Chernobyl is the area in Russia where the nuclear plant melted down in the 1980s. The area is wholly contaminated, and almost nothing survived.
Julie McDowell was writing a story about some dogs she had heard about in Chernobyl. As she approached the site one of the animals approached her and her party. He came pounding towards the group “with brindle fur and yellow eyes.”
Igor, another person in the party, suddenly grabbed the snout of the dog and wrestled him to the ground. That was all before standing back up, grabbing a stick, and throwing it into the woods.
The dog ran into the woods after the stick and McDowell thought that was it. She was wrong. Tarzan came flying back out of the woods demanding another toss, as so many of our beloved fur babies are wont to do when it is playtime.

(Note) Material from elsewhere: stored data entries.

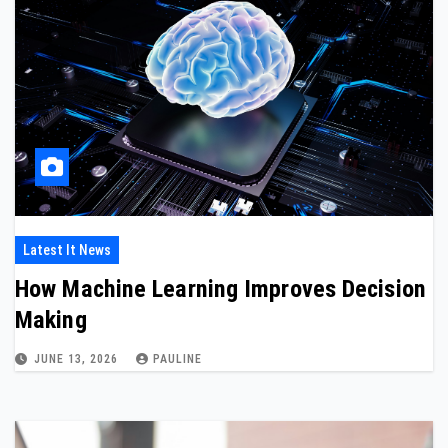
Latest It News
How Machine Learning Improves Decision
Making
JUNE 13, 2026
PAULINE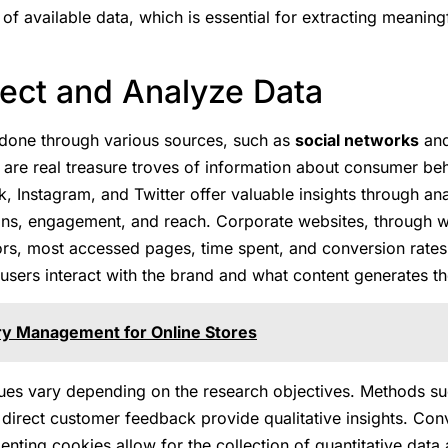
of available data, which is essential for extracting meaning
lect and Analyze Data
 done through various sources, such as
social networks
an
 are real treasure troves of information about consumer be
, Instagram, and Twitter offer valuable insights through anal
ions, engagement, and reach. Corporate websites, through w
ors, most accessed pages, time spent, and conversion rates. 
sers interact with the brand and what content generates th
ry Management for Online Stores
ques vary depending on the research objectives. Methods su
 direct customer feedback provide qualitative insights. Con
nting cookies allow for the collection of quantitative data 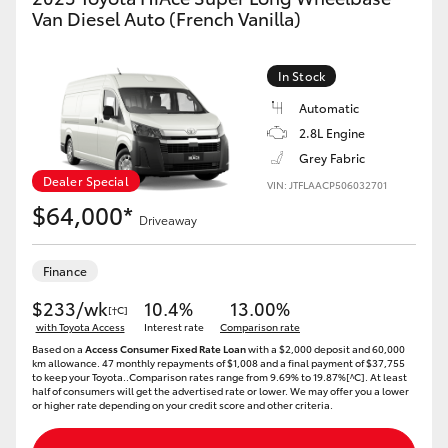
Yaris Cross
Van Diesel Auto (French Vanilla)
Corolla Cross
In Stock
Automatic
Kluger
2.8L Engine
Grey Fabric
LandCruiser 300
Dealer Special
VIN: JTFLAACP506032701
$64,000*
Driveaway
Utes & Vans
Finance
HiLux
$233/wk
10.4%
13.00%
[†C]
with Toyota Access
Interest rate
Comparison rate
Based on a
Access Consumer Fixed Rate Loan
with a $2,000 deposit and 60,000
LandCruiser 70
km allowance. 47 monthly repayments of $1,008 and a final payment of $37,755
to keep your Toyota..Comparison rates range from 9.69% to 19.87%[^C]. At least
half of consumers will get the advertised rate or lower. We may offer you a lower
or higher rate depending on your credit score and other criteria.
Tundra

It turns out that this doggo is quite familiar to all of the locals within the group. He is one of the hundreds of dogs that populate Chernobyl. Somehow, they managed to survive against all the odds.

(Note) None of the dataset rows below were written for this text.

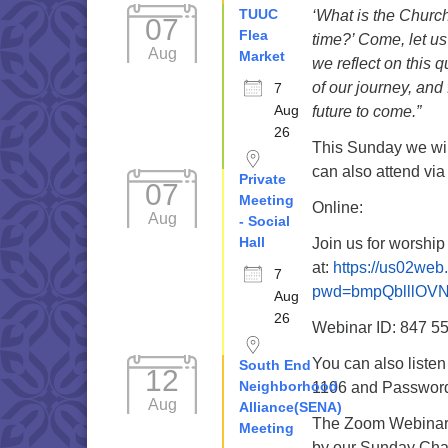
TUUC
‘What is the Church
07
Flea
time?’ Come, let u
Aug
Market
we reflect on this 
of our journey, and 
7
Aug
future to come.”
26
This Sunday we wil
can also attend via
Private
07
Meeting
Online:
Aug
- Social
Hall
Join us for worshi
at:
https://us02web
7
pwd=bmpQblllOV
Aug
26
Webinar ID: 847 5
You can also liste
South End
12
Neighborhood
1106 and Password 
Aug
Alliance(SENA)
The Zoom Webinar r
Meeting
by our Sunday Cha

Not only that, these story surrounding these little guys is going to make your heart sing today.
AGAINST ALL THE ODDS
After the disaster in 1986, officials cleared Pripyat and the surrounding villages. Residents were ordered to leave their pets behind.

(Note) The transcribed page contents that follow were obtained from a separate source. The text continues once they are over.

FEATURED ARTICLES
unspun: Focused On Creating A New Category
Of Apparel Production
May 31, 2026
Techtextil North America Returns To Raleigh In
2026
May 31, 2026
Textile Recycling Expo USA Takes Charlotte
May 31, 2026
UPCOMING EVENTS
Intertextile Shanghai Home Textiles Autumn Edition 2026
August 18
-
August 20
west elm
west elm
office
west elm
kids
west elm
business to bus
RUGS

Harrowing reports at the time told of, “dogs howling, trying to get on the buses. Mongrels, alsatians. The soldiers were pushing them out again, kicking them. They ran after the buses for ages.”
People left notes on their doors begging the guards not to kill their pets because, you see, that is what they did after the families were cleared out. Squads went from door to door and simply shot the animals in their homes.
Some of the furry warriors managed to survive that, the meltdown, and the aftermath and now they are all over the place around the disaster zone.
LIFE IS NOT EASY FOR THESE LITTLE GUYS
Tarzan and the rest of the estimated 300 doggos that populate the area are all pretty great. However, life isn’t easy for the little guys. They do have to survive the harsh Russian winters without any shelter. On top of that, they often carry increased levels of radiation, and their life expectancy is only about six years.
The news isn’t all bad, though. Nadezhda Starodub is a guide with the Chernobyl tour specialist Solo East, and she says that visitors to the area love the dogs.
“Most of the time people find them cute, but some think they might be contaminated and so avoid touching the dogs,” said Starodub.
Of course, visitors are advised to use caution when approaching the dogs and they are warned to treat them as they would any stray. I know, I wouldn’t be able to resist a belly rub or ten.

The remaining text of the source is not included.